Saw IV

Saw IV

5.5/10

Originaltitel: Saw IV
USA | 2007 | 95 Min. | FSK: ab 18
Horror, Splatter, Thriller, Krimi
Regie: Darren Lynn Bousman
Drehbuch: Patrick Melton, Marcus Dunstan
Besetzung: Tobin Bell, Costas Mandylor, Scott Patterson u.a.
Kinostart: 07.02.08
DVD/Blu-Ray VÖ: 03.09.08

Links zum Film:
IMDb | Wikipedia | Filmposter
Szenenbild © Kinowelt

Worum geht’s?

Jigsaw ist tot, hat jedoch einen Nachfolger rekrutiert, der die Polizei mit neuen, raffinierten Fallen und Aufgaben in Atem hält.

Wie ist der Film?

Weiter geht’s mit Nummer Vier. Dieser Teil ist sehr eng mit seinem Vorgänger verknüpft. Diesmal fühlt es sich an, als würden genauso viele Fragen aufgeworfen wie beantwortet. Intensives Mitdenken ist gefragt, um „Saw IV“ überhaupt zu verstehen.

Szenenbild Saw IVDavon, was „Saw“ einst ausmachte, ist nicht mehr viel übrig. Aus „Saw“ ist seit dem ersten Teil definitiv etwas Anderes geworden. Die Handlung ist so komplex, dass die Drehbuchautoren für ihre beachtliche Leistung großen Respekt verdient haben. Teils fragwürdige Logik bleibt aber nicht aus.

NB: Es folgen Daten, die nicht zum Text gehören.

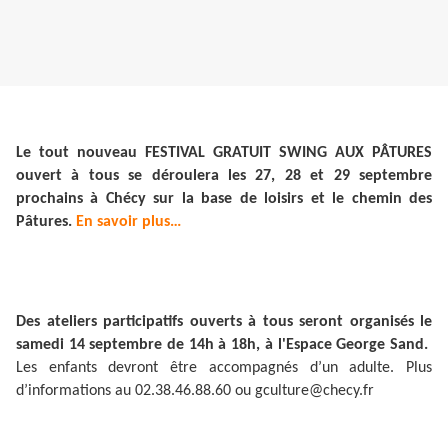
Le tout nouveau FESTIVAL GRATUIT SWING AUX PÂTURES
ouvert à tous se déroulera les 27, 28 et 29 septembre
prochains à Chécy sur la base de loisirs et le chemin des
Pâtures.
En savoir plus…
Des ateliers participatifs ouverts à tous seront organisés le
samedi 14 septembre de 14h à 18h, à l'Espace George Sand.
Les enfants devront être accompagnés d’un adulte. Plus
d’informations au 02.38.46.88.60 ou gculture@checy.fr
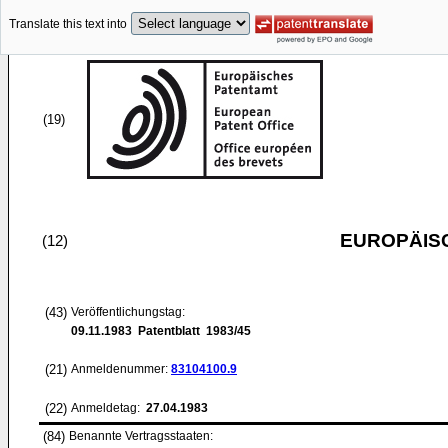
Translate this text into
(19)
EUROPÄIS
(12)
(43)
Veröffentlichungstag:
09.11.1983
Patentblatt 1983/45
(21)
Anmeldenummer:
83104100.9
(22)
Anmeldetag:
27.04.1983
(84)
Benannte Vertragsstaaten:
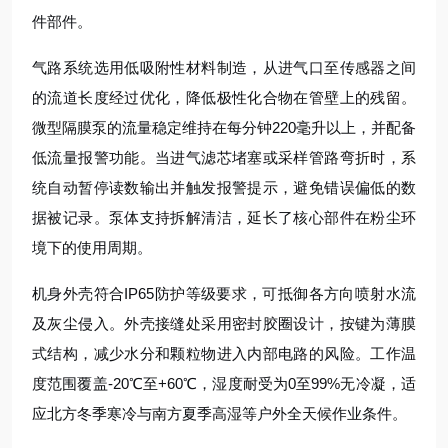
件部件。
气路系统选用低吸附性材料制造，从进气口至传感器之间
的流道长度经过优化，降低极性化合物在管壁上的残留。
微型隔膜泵的流量稳定维持在每分钟220毫升以上，并配备
低流量报警功能。当进气滤芯堵塞或采样管路弯折时，系
统自动暂停读数输出并触发报警提示，避免错误偏低的数
据被记录。泵体支持拆解清洁，延长了核心部件在粉尘环
境下的使用周期。
机身外壳符合IP65防护等级要求，可抵御各方向喷射水流
及灰尘侵入。外壳接缝处采用密封胶圈设计，按键为薄膜
式结构，减少水分和颗粒物进入内部电路的风险。工作温
度范围覆盖-20℃至+60℃，湿度耐受为0至99%无冷凝，适
应北方冬季寒冷与南方夏季高湿等户外全天候作业条件。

„Saw IV“ ist kein Psycho-Horror wie Teil 1, mehr ein sehr blutiger Krimi. In puncto Gore geht „Saw IV“ noch weiter als seine Vorgänger. Die berühmten Jigsaw-Fallen sind so grausam wie eh und je, doch vor allem das Auseinandernehmen von Jigsaws Leiche zu Beginn toppt alle bisher dagewesenen Gore-Szenen der Reihe. Zur Einleitung dient nämlich ein genüssliches Ekel-Spektakel zum reinen Selbstzweck. Danach werden die mittlerweile sehr verzwickten Tatbestände der Story raffiniert Stück für Stück gelöst (wobei natürlich auch Aufhänger für eine weitere Fortsetzung entstehen).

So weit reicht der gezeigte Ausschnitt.